(Collected data entries)
§
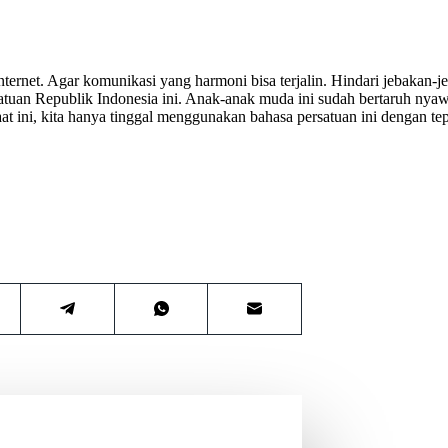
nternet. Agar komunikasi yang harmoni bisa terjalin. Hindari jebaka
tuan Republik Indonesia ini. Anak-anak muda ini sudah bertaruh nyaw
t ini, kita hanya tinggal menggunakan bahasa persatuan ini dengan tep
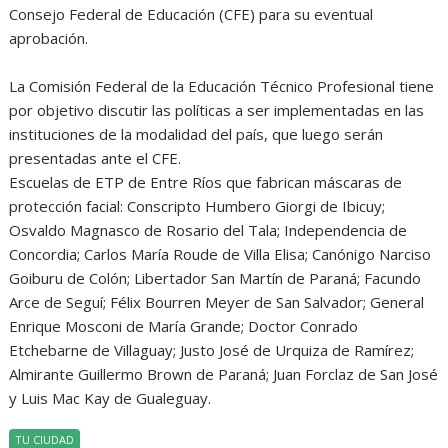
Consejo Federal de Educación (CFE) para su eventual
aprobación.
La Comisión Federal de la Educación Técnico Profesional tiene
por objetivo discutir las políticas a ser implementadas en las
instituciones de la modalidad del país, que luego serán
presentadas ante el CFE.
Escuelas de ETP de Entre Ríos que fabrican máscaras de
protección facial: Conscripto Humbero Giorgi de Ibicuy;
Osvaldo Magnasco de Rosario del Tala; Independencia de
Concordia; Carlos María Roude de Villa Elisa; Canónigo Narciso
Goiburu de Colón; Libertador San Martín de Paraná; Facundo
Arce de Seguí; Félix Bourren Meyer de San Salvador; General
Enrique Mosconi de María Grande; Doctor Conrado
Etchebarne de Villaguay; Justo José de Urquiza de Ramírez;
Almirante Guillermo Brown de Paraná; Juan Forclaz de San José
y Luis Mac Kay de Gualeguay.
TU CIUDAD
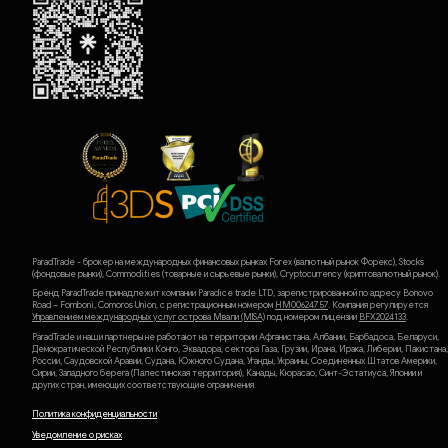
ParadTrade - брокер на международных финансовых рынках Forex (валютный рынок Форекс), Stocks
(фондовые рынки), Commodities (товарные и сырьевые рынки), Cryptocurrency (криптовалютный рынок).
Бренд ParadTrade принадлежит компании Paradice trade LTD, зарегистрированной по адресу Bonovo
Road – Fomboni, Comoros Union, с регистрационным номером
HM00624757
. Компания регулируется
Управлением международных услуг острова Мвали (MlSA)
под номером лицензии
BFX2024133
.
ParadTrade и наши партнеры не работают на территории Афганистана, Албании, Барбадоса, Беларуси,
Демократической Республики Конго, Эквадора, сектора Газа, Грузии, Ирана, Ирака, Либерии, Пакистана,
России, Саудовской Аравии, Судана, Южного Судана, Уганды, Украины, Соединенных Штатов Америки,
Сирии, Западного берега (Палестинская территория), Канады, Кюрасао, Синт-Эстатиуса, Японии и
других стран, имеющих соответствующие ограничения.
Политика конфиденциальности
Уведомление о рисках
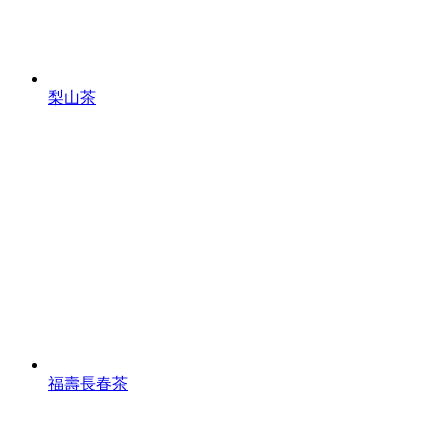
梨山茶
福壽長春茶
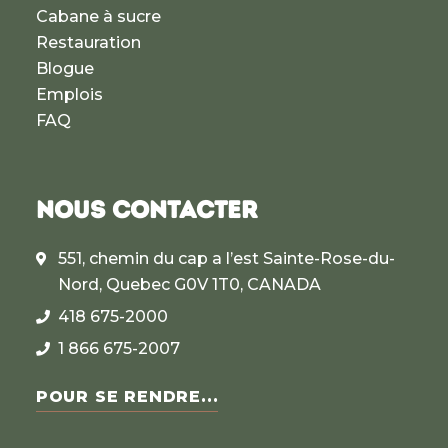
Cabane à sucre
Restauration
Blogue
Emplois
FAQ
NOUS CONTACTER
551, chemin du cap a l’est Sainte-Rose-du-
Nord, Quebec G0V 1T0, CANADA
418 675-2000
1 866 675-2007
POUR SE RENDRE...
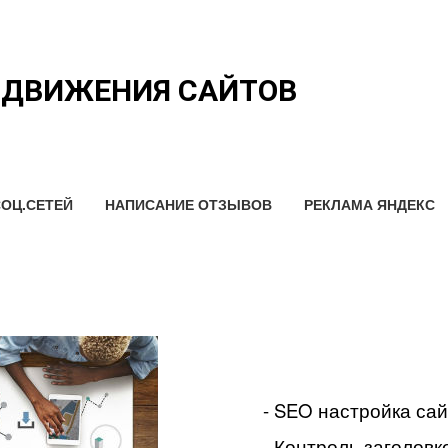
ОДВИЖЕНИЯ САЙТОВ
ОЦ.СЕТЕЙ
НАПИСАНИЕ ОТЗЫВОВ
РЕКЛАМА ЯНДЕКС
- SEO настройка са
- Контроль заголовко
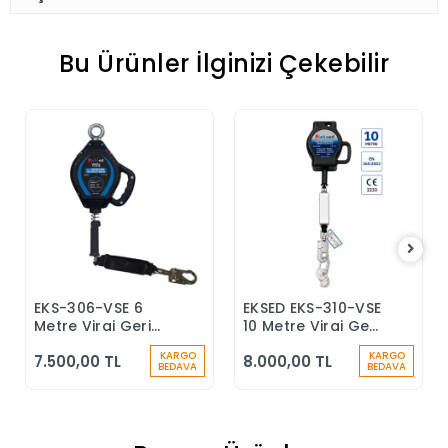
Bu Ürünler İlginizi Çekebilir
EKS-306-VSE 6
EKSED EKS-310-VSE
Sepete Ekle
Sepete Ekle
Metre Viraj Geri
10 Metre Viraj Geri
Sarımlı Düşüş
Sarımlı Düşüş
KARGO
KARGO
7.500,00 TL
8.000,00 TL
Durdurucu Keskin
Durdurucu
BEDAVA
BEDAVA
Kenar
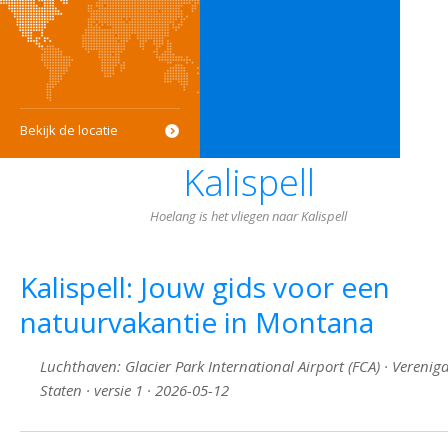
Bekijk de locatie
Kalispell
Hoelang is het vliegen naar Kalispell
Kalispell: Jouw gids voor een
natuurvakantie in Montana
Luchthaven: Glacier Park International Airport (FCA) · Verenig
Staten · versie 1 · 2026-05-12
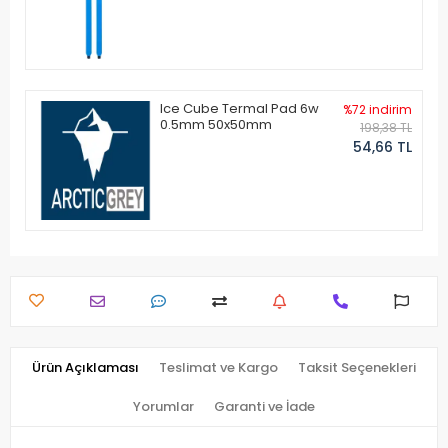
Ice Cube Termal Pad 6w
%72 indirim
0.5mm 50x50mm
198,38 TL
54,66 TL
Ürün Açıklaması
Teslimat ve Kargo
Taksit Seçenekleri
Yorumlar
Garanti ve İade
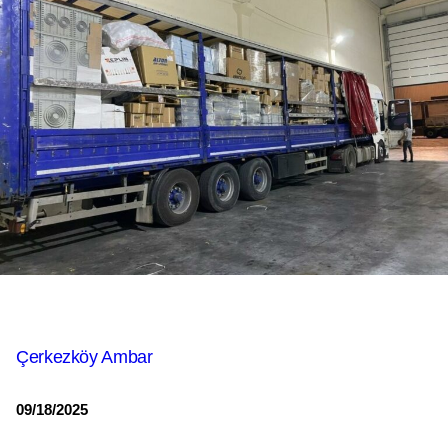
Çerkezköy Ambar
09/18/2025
§
■ PROBLEM DETAILS: Your answer must be an exact copy of the records, free of images.

■ RESULT FOR THIS TASK:
nternet. Agar komunikasi yang harmoni bisa terjalin. Hindari jebaka
tuan Republik Indonesia ini. Anak-anak muda ini sudah bertaruh nyaw
t ini, kita hanya tinggal menggunakan bahasa persatuan ini dengan tep
Consejo Federal de Educación (CFE) para su eventual
aprobación.
La Comisión Federal de la Educación Técnico Profesional tiene
por objetivo discutir las políticas a ser implementadas en las
instituciones de la modalidad del país, que luego serán
presentadas ante el CFE.
Escuelas de ETP de Entre Ríos que fabrican máscaras de
protección facial: Conscripto Humbero Giorgi de Ibicuy;
Osvaldo Magnasco de Rosario del Tala; Independencia de
Concordia; Carlos María Roude de Villa Elisa; Canónigo Narciso
Goiburu de Colón; Libertador San Martín de Paraná; Facundo
Arce de Seguí; Félix Bourren Meyer de San Salvador; General
Enrique Mosconi de María Grande; Doctor Conrado
Etchebarne de Villaguay; Justo José de Urquiza de Ramírez;
Almirante Guillermo Brown de Paraná; Juan Forclaz de San José
y Luis Mac Kay de Gualeguay.
TU CIUDAD
ParadTrade - брокер на международных финансовых рынках Forex (валютный рынок Форекс), Stocks
(фондовые рынки), Commodities (товарные и сырьевые рынки), Cryptocurrency (криптовалютный рынок).
Бренд ParadTrade принадлежит компании Paradice trade LTD, зарегистрированной по адресу Bonovo
Road – Fomboni, Comoros Union, с регистрационным номером
HM00624757
. Компания регулируется
Управлением международных услуг острова Мвали (MlSA)
под номером лицензии
BFX2024133
.
ParadTrade и наши партнеры не работают на территории Афганистана, Албании, Барбадоса, Беларуси,
Демократической Республики Конго, Эквадора, сектора Газа, Грузии, Ирана, Ирака, Либерии, Пакистана,
России, Саудовской Аравии, Судана, Южного Судана, Уганды, Украины, Соединенных Штатов Америки,
Сирии, Западного берега (Палестинская территория), Канады, Кюрасао, Синт-Эстатиуса, Японии и
других стран, имеющих соответствующие ограничения.
Политика конфиденциальности
Уведомление о рисках
梨山茶
福壽長春茶
Cabane à sucre
Restauration
Blogue
Emplois
FAQ
NOUS CONTACTER
551, chemin du cap a l’est Sainte-Rose-du-
Nord, Quebec G0V 1T0, CANADA
418 675-2000
1 866 675-2007
POUR SE RENDRE...
ОДВИЖЕНИЯ САЙТОВ
ОЦ.СЕТЕЙ
НАПИСАНИЕ ОТЗЫВОВ
РЕКЛАМА ЯНДЕКС
- SEO настройка са
- Контроль заголовко
Bu Ürünler İlginizi Çekebilir
EKS-306-VSE 6
EKSED EKS-310-VSE
Sepete Ekle
Sepete Ekle
Metre Viraj Geri
10 Metre Viraj Geri
Sarımlı Düşüş
Sarımlı Düşüş
KARGO
KARGO
7.500,00 TL
8.000,00 TL
Durdurucu Keskin
Durdurucu
BEDAVA
BEDAVA
Kenar
Bekijk de locatie
Kalispell
Hoelang is het vliegen naar Kalispell
Kalispell: Jouw gids voor een
natuurvakantie in Montana
Luchthaven: Glacier Park International Airport (FCA) · Verenig
Staten · versie 1 · 2026-05-12
Ice Cube Termal Pad 6w
%72 indirim
0.5mm 50x50mm
198,38 TL
54,66 TL
Ürün Açıklaması
Teslimat ve Kargo
Taksit Seçenekleri
Yorumlar
Garanti ve İade
Çerkezköy Ambar
09/18/2025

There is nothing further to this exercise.